The rest of the week was chock full of these two hour long “panic attacks” bad enough I at one point jokingly asked for an exorcist, only I wasn’t completely joking. And she refused to even go IN her own bedroom, much less sleep in there, one night telling me her bed was “too fun! It’s too silly!” in wracking sobs. We went to the doctor to check her ears about the stomping (one loose ear tube floating around the ear canal pulled out with an ear spoon - no more complaints about the stomping), anxiety (was given the number of a child psychologist - haven’t called), and finally, reflux.
See, one night, she got upset enough that she started coughing. And even after she went to sleep, she was still coughing. And threw up her dinner from 4 hours earlier completely undigested. And then dry heaved until bile started coming up. And lightbulbs went off EVERYWHERE. Oh, hai, didn’t this kid have reflux when she was an infant? What if it’s back?? What if these aren’t panic attacks, but HEARTBURN that’s scaring the hell out of her??
So we took all of this to her pediatrician who was all, “Like, oh my god, that could explain why she had pneumonia twice in a month last year. The reflux could have, like, ASPIRATED! Like, DUH!”

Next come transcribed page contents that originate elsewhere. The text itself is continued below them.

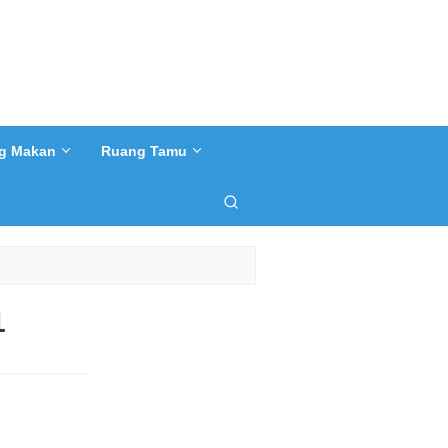
g Makan
Ruang Tamu
1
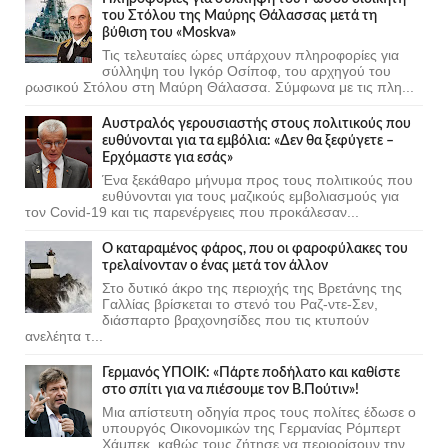
του Στόλου της Mαύρης Θάλασσας μετά τη
βύθιση του «Moskva»
Τις τελευταίες ώρες υπάρχουν πληροφορίες για
σύλληψη του Ιγκόρ Οσίποφ, του αρχηγού του
ρωσικού Στόλου στη Μαύρη Θάλασσα. Σύμφωνα με τις πλη...
Αυστραλός γερουσιαστής στους πολιτικούς που
ευθύνονται για τα εμβόλια: «Δεν θα ξεφύγετε –
Ερχόμαστε για εσάς»
Ένα ξεκάθαρο μήνυμα προς τους πολιτικούς που
ευθύνονται για τους μαζικούς εμβολιασμούς για
τον Covid-19 και τις παρενέργειες που προκάλεσαν...
Ο καταραμένος φάρος, που οι φαροφύλακες του
τρελαίνονταν ο ένας μετά τον άλλον
Στο δυτικό άκρο της περιοχής της Βρετάνης της
Γαλλίας βρίσκεται το στενό του Ραζ-ντε-Σεν,
διάσπαρτο βραχονησίδες που τις κτυπούν
ανελέητα τ...
Γερμανός ΥΠΟΙΚ: «Πάρτε ποδήλατο και καθίστε
στο σπίτι για να πιέσουμε τον Β.Πούτιν»!
Μια απίστευτη οδηγία προς τους πολίτες έδωσε ο
υπουργός Οικονομικών της Γερμανίας Ρόμπερτ
Χάμπεκ, καθώς τους ζήτησε να περιορίσουν την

What? Your grandfatherly, bow-tie-wearing pediatrician doesn’t frequently give his diagnoses in valley girl speak?
Anyhoo.
Turns out in her coughing/vomiting fit the night before, he believes she aspirated some stomach acid which is now sounding like asthma. We were sent on our merry way with an asthma inhaler, an inhaled steroid, a prescription for Zantac, and directions to give her Maalox and see if that helps.
And guess what?
She slept in her own bed last night. Until 4, at which point she came in, climbed into our bed, trembled a little, and fell back to sleep until 8:30.
3-year-old monster dreams I can deal with. Those won’t make me insane with worry for my child. I can comfort those. I can Supernanny those.